[Saved entries]

****************************************

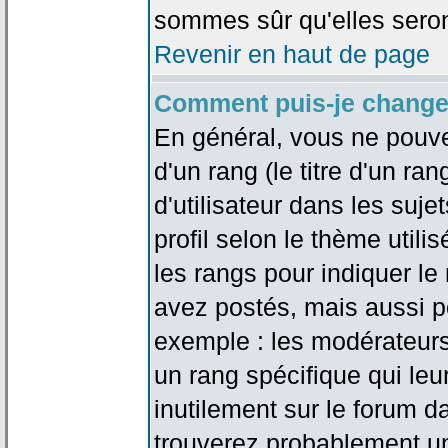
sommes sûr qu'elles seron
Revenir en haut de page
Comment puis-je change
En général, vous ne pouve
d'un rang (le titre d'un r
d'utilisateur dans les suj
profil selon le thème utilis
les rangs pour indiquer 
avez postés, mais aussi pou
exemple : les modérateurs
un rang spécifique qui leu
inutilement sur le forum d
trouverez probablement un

****************************************

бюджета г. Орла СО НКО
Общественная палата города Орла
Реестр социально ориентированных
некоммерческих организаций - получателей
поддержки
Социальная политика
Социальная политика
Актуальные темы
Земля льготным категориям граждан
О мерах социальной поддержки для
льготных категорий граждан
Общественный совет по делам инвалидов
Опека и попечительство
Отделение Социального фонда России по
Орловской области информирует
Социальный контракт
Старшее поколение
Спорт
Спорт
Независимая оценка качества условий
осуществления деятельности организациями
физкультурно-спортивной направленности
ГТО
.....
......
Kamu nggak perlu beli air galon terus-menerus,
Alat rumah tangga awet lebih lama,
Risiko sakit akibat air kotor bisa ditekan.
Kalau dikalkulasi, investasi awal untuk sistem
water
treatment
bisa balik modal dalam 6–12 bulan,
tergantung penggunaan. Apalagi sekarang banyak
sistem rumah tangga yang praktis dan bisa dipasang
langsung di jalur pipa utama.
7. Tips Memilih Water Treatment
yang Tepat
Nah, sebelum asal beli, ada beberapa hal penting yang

****************************************

*TASK INSTRUCTIONS*
Going back over the entries above, copy word for word every line from the one that has "Kalau dikalkulasi, investasi" on through the one that has "Nah, sebelum asal".

*RESPONSE*
Kalau dikalkulasi, investasi awal untuk sistem
water
treatment
bisa balik modal dalam 6–12 bulan,
tergantung penggunaan. Apalagi sekarang banyak
sistem rumah tangga yang praktis dan bisa dipasang
langsung di jalur pipa utama.
7. Tips Memilih Water Treatment
yang Tepat
Nah, sebelum asal beli, ada beberapa hal penting yang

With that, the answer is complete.